TASK MATERIAL ->
____

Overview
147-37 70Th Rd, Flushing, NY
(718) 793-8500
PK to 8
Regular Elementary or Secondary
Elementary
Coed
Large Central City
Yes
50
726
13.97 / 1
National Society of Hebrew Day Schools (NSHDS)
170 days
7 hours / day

____

EXERCISE DIRECTIONS -> Write the data out again. Match it word for word.

TASK ANSWER ->
Overview
147-37 70Th Rd, Flushing, NY
(718) 793-8500
PK to 8
Regular Elementary or Secondary
Elementary
Coed
Large Central City
Yes
50
726
13.97 / 1
National Society of Hebrew Day Schools (NSHDS)
170 days
7 hours / day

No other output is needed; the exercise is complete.